Summary: | 碩士 === 國立中山大學 === 外國語文學系研究所 === 91 === Abstract
Toni Morrison’s Song of Solomon deals with the African Americans’ history of fighting for self-independence, while exposing their difficulties in forming a viable cultural identity. Focusing on the politics of naming, the motif of flight, and the constitution of African American manhood, Toni Morrison in this novel aims to provide a different reading/writing of African American history whereupon her people can develop an alternative strategy of identification politics.
In this thesis, I problematize the notion of democracy—the ordained rights of human beings to pursuit liberty, happiness and prosperity—by articulating the idea of the American Dream with African Americans’ experiences of self-realization in a so-called democratic society. The purpose is to discuss whether or not African Americans can reverse and utilize their marginalized position as a critical stance for self-articulation to undo the racists’ misnaming on African American people. With a special emphasis on Milkman’s improvisation of the meanings of his family name, Dead, I discuss how the African Americans’ distinctive way of double-talk can facilitate them to negotiate the apparent dualism to inscribe their hybridized identity and how this kind of creativity can help them produce an alternative narrative of their traumatizing as well as truncated history.

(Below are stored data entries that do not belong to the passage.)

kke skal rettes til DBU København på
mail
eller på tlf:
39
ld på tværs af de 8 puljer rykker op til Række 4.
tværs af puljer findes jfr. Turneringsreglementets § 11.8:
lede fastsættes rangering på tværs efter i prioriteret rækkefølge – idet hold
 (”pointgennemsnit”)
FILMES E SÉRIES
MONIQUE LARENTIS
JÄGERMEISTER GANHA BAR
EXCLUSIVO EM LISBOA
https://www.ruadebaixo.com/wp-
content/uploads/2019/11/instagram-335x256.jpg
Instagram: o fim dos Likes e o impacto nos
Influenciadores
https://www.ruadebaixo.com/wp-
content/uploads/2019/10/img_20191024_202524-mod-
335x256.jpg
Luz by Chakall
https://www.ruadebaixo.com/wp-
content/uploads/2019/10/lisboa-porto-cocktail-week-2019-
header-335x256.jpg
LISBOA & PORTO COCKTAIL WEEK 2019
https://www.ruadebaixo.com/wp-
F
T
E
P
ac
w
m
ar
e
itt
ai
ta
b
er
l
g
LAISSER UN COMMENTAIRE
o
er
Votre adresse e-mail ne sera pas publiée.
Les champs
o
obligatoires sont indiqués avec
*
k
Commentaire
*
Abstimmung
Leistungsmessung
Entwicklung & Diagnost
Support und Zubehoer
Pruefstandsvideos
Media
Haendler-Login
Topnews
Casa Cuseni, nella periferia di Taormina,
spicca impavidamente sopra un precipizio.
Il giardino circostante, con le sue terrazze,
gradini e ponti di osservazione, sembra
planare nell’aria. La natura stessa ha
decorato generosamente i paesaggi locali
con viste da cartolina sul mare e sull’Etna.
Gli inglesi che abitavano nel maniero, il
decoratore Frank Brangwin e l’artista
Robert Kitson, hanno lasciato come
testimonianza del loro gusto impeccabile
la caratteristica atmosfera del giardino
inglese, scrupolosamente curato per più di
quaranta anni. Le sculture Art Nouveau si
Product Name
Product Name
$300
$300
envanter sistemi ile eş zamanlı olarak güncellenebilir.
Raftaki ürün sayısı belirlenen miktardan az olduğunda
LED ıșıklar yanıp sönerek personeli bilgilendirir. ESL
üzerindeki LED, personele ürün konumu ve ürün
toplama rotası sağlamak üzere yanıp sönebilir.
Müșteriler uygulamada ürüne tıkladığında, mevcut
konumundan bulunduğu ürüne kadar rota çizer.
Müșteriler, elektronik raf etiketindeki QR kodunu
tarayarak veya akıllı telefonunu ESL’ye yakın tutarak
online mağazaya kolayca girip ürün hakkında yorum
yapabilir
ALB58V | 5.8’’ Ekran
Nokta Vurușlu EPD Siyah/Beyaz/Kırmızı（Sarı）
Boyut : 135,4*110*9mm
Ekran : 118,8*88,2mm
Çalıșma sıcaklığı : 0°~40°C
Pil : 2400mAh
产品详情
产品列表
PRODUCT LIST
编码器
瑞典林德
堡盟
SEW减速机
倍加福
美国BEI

Also, I intend to analyze both the limitation and liability of conventional psychoanalytic paradigm which is blind to the specificity of African American manhood and the problems peculiar to African American family. Though it is an undeniable historical fact that the African Americans do suffer from the aftermath of plantation slavery, they should be able to empower themselves by re-imagining a collective ancestry as a strategy to formulate an applicable identification politics. While narrating an inspiring genealogy for her people, Toni Morrison wraps up this novel with an open ending. This arrangement suggests to her people that the significations of their cultural identities be opened to further contestation and re-definition.